What you need to do >> Copy all the records exactly, but keep the pictures out of your version.
Top of Extracted information
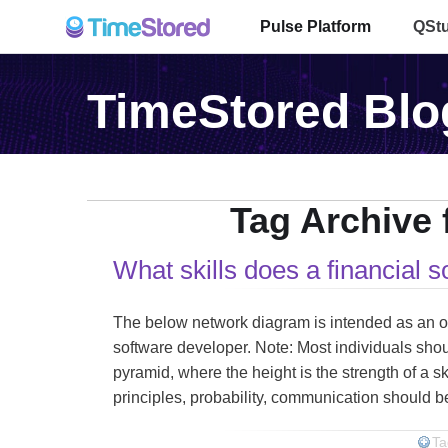
Pulse Platform
QSt
TimeStored Blo
Tag Archive f
What skills does a financial 
The below network diagram is intended as an outli
software developer. Note: Most individuals shoul
pyramid, where the height is the strength of a sk
principles, probability, communication should be
Ta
Bottom of Extracted information
Worked solution >>
Pulse Platform
QSt
TimeStored Blo
Tag Archive f
What skills does a financial 
The below network diagram is intended as an outli
software developer. Note: Most individuals shoul
pyramid, where the height is the strength of a sk
principles, probability, communication should be
Ta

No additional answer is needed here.